With moisture and lift expected to be in place, instability
becomes the crucial factor for the placement of the heaviest
rainfall along and ahead of the front. Cell motions could drop
below 10 knots just ahead of the surface low, which could lead to
cell mergers or short term training, amplifying the flash flood
threat. The FFG are the lowest from northeast Ohio to
south-central New York with values as low as 0.50 inch. With
forecast values of 1 to 2.5 inches possible the threat for
flooding will remain elevated across this region through day 3. A
Slight Risk area is in effect eastern Ohio/West Virginia to
...Upper Mississippi Valley into the Central Plains...
A frontal boundary extending from the Upper Mississippi Valley to
the Central Plains will have synoptic scale lift as ejected
shortwave energy, ejected from the deepening mid/upper level low
over the Intermountain West, crosses the Northern Plains.
Precipitable water, with values of 1 to 1.25 inches that is
roughly +2 deviations above the mean, will be streaming northward
prior to, and during the day 2 period. This moisture will pool
over the north-central states ahead of the approaching system.
Model guidance is depicting a swath of 1000-3000 J/kg CAPE
extending from Central Plains into Minnesota and the eastern
Dakotas along the same axis of the moisture stream early in the
period; with 2000-5000 J/kg focusing over Nebraska/Iowa and areas
south during the latter portions of day 2.
Dry air in the mid levels as the convection initiates suggests
that it should be hail/outflow driven at first. However, as the
850-300 mb flow becomes better aligned with the propagation
vectors, the threat of training of the convective clusters
increases, especially over eastern Nebraska into western Iowa. It
has been fairly dry recently in these areas, so three hour flash
flood guidance values are fairly high. Across the eastern Dakotas
into western/northern Minnesota, instability is less than further
south, which could impact the extent of convection here. Three
hour flash flood guidance values here are as low as 1.50 inches,
so training convection here could pose a flash flood threat.
Although, the extent of the convection is still unclear.
Maintained the Marginal Risk with some refinement for adjustments
in the QPF.
Valid 12Z Fri Jun 21 2019 - 12Z Sat Jun 22 2019
...THERE IS A SLIGHT RISK FOR EXCESSIVE RAINFALL AND FLASH
FLOODING OVER PORTIONS OF THE UPPER MISSISSIPPI VALLEY AND WESTERN
...Upper Mississippi Valley, Central Plains and Midwest...
Another shortwave will eject out of the Rockies sending a cold
front through the Northern Plains and into the Mississippi Valley.

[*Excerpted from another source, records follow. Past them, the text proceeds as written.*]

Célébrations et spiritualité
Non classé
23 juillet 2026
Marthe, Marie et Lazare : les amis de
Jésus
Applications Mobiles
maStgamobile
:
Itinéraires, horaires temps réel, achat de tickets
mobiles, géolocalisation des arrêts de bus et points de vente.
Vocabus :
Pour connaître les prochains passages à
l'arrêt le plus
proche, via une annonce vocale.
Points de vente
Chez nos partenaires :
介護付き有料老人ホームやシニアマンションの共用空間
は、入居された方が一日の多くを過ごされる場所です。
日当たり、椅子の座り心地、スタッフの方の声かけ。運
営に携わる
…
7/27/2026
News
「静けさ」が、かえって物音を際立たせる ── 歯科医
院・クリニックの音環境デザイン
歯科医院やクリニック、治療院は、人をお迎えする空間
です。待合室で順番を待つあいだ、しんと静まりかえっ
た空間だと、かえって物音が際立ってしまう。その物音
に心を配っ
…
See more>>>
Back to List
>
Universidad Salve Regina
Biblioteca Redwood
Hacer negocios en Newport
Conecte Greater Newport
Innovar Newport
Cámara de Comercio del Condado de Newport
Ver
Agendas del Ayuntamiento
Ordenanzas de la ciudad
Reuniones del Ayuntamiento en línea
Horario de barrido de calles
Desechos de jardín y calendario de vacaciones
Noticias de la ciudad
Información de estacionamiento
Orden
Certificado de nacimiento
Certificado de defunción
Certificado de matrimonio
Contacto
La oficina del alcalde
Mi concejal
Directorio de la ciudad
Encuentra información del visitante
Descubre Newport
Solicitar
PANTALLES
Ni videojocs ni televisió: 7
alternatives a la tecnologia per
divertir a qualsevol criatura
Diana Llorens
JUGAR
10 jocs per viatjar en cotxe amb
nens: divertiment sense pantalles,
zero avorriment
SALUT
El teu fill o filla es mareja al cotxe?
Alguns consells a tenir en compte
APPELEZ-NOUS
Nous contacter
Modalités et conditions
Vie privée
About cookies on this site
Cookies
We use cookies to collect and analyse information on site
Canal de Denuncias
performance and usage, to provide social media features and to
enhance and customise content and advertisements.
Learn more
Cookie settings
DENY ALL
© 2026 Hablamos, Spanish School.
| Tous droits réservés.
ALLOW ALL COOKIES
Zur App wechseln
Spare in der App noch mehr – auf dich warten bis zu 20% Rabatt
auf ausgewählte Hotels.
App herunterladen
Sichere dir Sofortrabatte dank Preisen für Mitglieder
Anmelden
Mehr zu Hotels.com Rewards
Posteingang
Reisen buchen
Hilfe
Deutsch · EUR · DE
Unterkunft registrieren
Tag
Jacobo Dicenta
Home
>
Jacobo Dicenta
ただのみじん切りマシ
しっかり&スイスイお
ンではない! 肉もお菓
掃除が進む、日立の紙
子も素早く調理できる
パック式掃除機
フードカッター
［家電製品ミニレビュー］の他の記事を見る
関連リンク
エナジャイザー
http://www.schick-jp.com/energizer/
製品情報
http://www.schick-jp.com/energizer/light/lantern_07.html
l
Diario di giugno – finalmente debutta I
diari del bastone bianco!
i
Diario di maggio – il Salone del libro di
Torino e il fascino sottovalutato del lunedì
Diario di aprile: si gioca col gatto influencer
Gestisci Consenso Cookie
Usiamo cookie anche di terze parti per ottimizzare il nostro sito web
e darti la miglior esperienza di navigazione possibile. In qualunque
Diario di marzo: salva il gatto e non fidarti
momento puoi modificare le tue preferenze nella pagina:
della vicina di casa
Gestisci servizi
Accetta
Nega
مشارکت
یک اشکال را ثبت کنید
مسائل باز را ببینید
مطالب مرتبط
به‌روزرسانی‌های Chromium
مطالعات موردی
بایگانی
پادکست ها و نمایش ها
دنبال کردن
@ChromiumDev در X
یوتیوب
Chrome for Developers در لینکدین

This system looks to be stronger and more organized than the
previous shortwave, with a more robust moisture flux into the
central U.S. ahead of the front. Southerly winds of 20 to 35 knots
will transport precipitable water values of 1.5 to 1.75 inches
into the Plains and Mississippi Valley. Strong moisture
convergence and instability (2000-5000 J/kg CAPE) along the
frontal boundary will support widespread convection that will be
capable of producing efficient rainfall and high rainfall rates.

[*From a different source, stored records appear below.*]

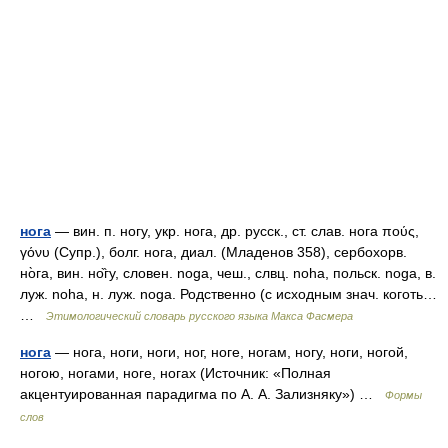
нога
— вин. п. ногу, укр. нога, др. русск., ст. слав. нога πούς,
γόνυ (Супр.), болг. нога, диал. (Младенов 358), сербохорв.
но̀га, вин. но̏гу, словен. noga, чеш., слвц. nоhа, польск. nоgа, в.
луж. nоhа, н. луж. nоgа. Родственно (с исходным знач. коготь…
…
Этимологический словарь русского языка Макса Фасмера
нога
— нога, ноги, ноги, ног, ноге, ногам, ногу, ноги, ногой,
ногою, ногами, ноге, ногах (Источник: «Полная
акцентуированная парадигма по А. А. Зализняку») …
Формы
слов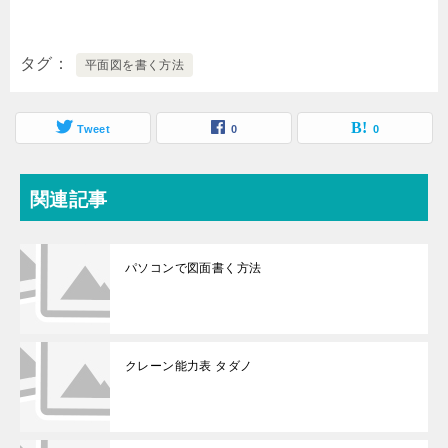
タグ
平面図を書く方法
Tweet
0
0
関連記事
パソコンで図面書く方法
クレーン能力表 タダノ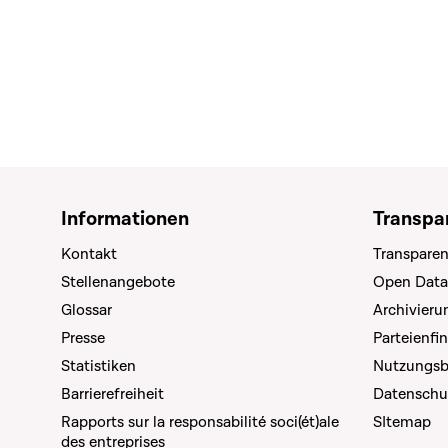
Informationen
Transpa
Kontakt
Transparen
Stellenangebote
Open Data
Glossar
Archivier
Presse
Parteienfi
Statistiken
Nutzungs
Barrierefreiheit
Datenschu
Rapports sur la responsabilité soci(ét)ale
SItemap
des entreprises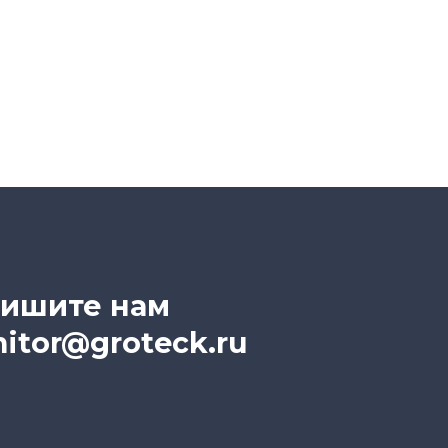
ишите нам
itor@groteck.ru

Again, the models are struggling on the timing and placement for
the higher QPF; however, they seem to focus the highest amounts
over much of Iowa, southern Minnesota and northern Illinois. WPC
QPF has areal averages of 1 to 1.75 inches over Upper/Middle
Mississippi Valley. Given the spread, confidence of the amounts is
fair at best. Given that this area remains highly sensitive to
additional rainfall with many rivers remaining above flood stage
and FFG of 1 to 2+ inches, a Slight Risk was introduced for
southern Minnesota, northern Missouri/Illinois and western
Indiana. A broad Marginal Risk spans from the Dakotas/Minnesota to
Kentucky to account for some uncertainty.